After the plaintiff had been at the bar about an hour or so he went to the cigarette machine and got a package of cigarettes. When he came back to the bar he saw the patron who had been occupying the stool next to him "falling over the stool." The plaintiff tried to "grab" him and, when he did, "the patron fell on the plaintiff's leg." The plaintiff was injured and other
customers helped him into a taxi which drove him home. Later he was taken to a hospital where it was learned that he had suffered a broken thigh bone. He remained in the hospital about three weeks and "went home by ambulance on December 31, 1967, in a full body cast. In mid January, 1968, he had a full leg cast applied. He was on crutches until May, 1968, and then used a cane. He was disabled until September, 1968. His leg is permanently crooked as a result of the accident."
The judge in allowing the defendant's motion for a directed verdict stated that his reason for doing so was that "the action of the person falling off the stool and injuring the plaintiff was not the kind of violence intended by the Supreme Judicial Court in Carey v. New Yorker of Worcester, Inc. . . . [ 355 Mass. 450 ]."
The language in the Carey case which the judge apparently relied on was as follows, at page 454: "The specific kind of harm need not be foreseeable as long as it was foreseeable that there would be harm from the act which constituted the negligence, provided it was foreseeable that there would be violence toward others." This language was included in paragraph numbered 3 of that opinion as part of our summary of the judge's charge. It is apparent that the charge was summarized because the defendant had argued two exceptions concerning it, neither of which involved the precise language here at issue. Taken in context it seems clear that the summary was not intended to be a comprehensive statement of law.
In the Carey case (paragraph numbered 1), in response to the defendant there contending that its motion for a directed verdict should have been allowed, we plainly set forth the duty which an operator of a bar owes to its patrons. "The defendant, as the operator of a restaurant and bar, was in possession of real estate open to the public for business purposes. It owed a duty to a paying patron to use reasonable care to prevent injury to him by third persons whether their acts were accidental, negligent, or intentional. Restatement 2d: Torts, Section 344. Rawson v. Massachusetts Operating Co.

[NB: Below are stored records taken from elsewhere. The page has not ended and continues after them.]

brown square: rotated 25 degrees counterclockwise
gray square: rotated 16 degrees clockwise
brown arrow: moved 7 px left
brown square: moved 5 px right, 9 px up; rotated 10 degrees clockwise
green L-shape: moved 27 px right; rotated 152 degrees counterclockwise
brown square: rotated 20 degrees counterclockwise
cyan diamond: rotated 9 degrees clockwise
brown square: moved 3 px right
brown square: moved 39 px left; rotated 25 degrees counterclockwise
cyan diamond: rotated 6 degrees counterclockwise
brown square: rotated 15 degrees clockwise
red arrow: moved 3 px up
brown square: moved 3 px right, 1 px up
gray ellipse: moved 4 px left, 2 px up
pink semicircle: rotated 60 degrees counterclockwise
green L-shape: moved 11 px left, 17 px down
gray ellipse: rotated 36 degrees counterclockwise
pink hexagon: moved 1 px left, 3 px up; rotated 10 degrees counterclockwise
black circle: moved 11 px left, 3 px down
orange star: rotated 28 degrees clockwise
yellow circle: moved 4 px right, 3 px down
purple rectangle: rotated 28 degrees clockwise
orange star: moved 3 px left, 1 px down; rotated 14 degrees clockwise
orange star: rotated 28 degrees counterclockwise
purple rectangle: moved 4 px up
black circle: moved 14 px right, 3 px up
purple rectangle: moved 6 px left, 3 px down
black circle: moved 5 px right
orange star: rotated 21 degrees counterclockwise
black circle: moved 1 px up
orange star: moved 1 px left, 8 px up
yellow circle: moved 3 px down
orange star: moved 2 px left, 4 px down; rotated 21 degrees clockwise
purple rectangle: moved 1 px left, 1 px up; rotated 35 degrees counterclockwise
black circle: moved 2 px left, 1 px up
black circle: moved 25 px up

Inc. 328 Mass. 558 . Greco v. Sumner Tavern, Inc. 333 Mass. 144 " (emphasis supplied). Id. at 452. See Adamian v. Three Sons, Inc. 353 Mass. 498 , 499. It was open to the jury in the instant case to determine whether the defendant failed to conform to this duty by failing to restrain or remove the boisterous patron, and by continuing to serve him liquor.
We likewise believe that the jury could have found that the injury to the plaintiff was foreseeable. In the Carey case, at 453, we observed that serving liquor to one already drunk may well make the individual unreasonably aggressive, and enhance the possibility of irrational acts. It is equally true that liquor impairs the individual's sense of balance. The jury would have been warranted in finding that the patron's falling from the barstool was predictable, and that the instinctive reaction of one in a nearby position would be to try to catch the falling patron. Involved here, the jury could have found, was a natural, human impulse to come to the aid of a fellowman. We decline to characterize the consequential harm as a "remote possibility."

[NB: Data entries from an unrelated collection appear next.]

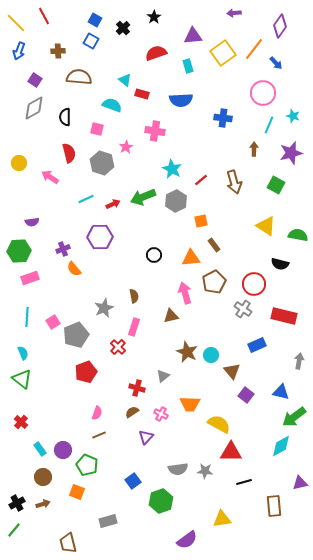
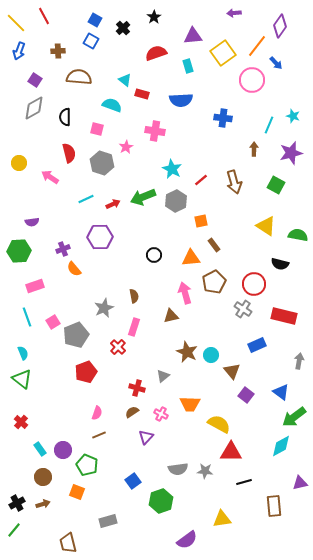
orange line at (254, 49): moved 3 px right, 3 px up
pink circle at (263, 93): moved 11 px left, 13 px up
pink rectangle at (30, 278): moved 5 px right, 8 px down
cyan line at (27, 317): rotated 24 degrees counterclockwise
blue triangle at (281, 392): rotated 24 degrees clockwise
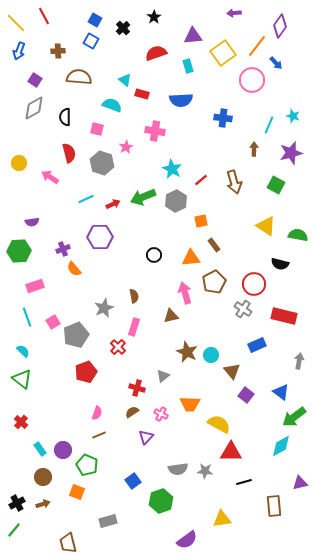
cyan semicircle at (23, 353): moved 2 px up; rotated 24 degrees counterclockwise
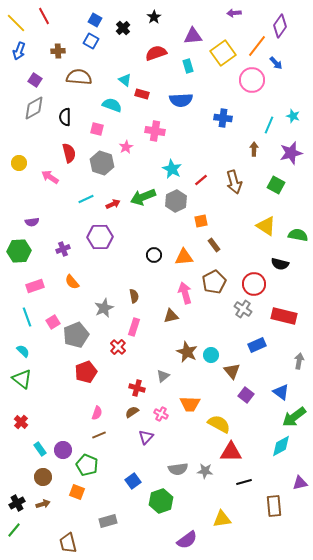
orange triangle at (191, 258): moved 7 px left, 1 px up
orange semicircle at (74, 269): moved 2 px left, 13 px down
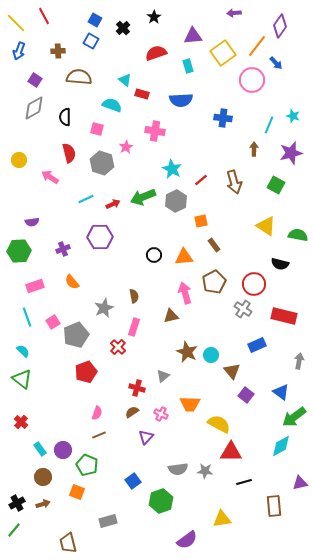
yellow circle at (19, 163): moved 3 px up
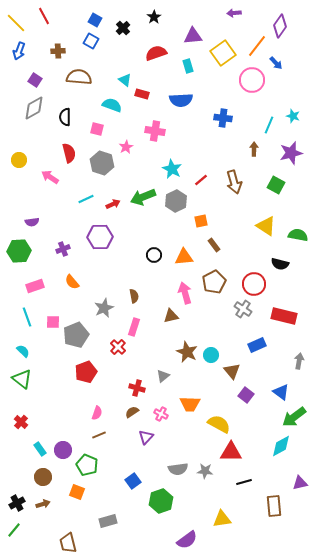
pink square at (53, 322): rotated 32 degrees clockwise
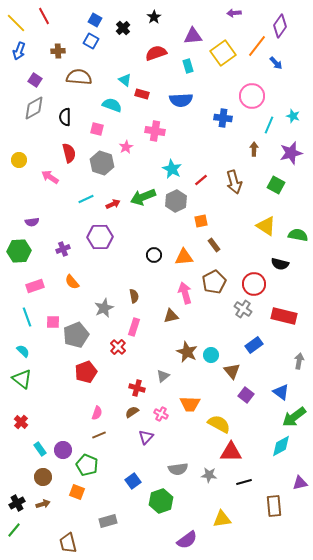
pink circle at (252, 80): moved 16 px down
blue rectangle at (257, 345): moved 3 px left; rotated 12 degrees counterclockwise
gray star at (205, 471): moved 4 px right, 4 px down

It is also clear to us that the plaintiff's sitting in the bar next to the inebriated patron, his drinking beer, and finally his good Samaritan act in trying to catch the falling patron do not, as a matter of law, constitute contributory negligence or assumption of the risk. The defendant had the burden of proof on these issues, and this is not one of those "rare cases" where it can be ruled as a matter of law that these burdens have been sustained. Halley v. Hugh Nawn, Inc. 356 Mass. 28 , 30, and cases cited.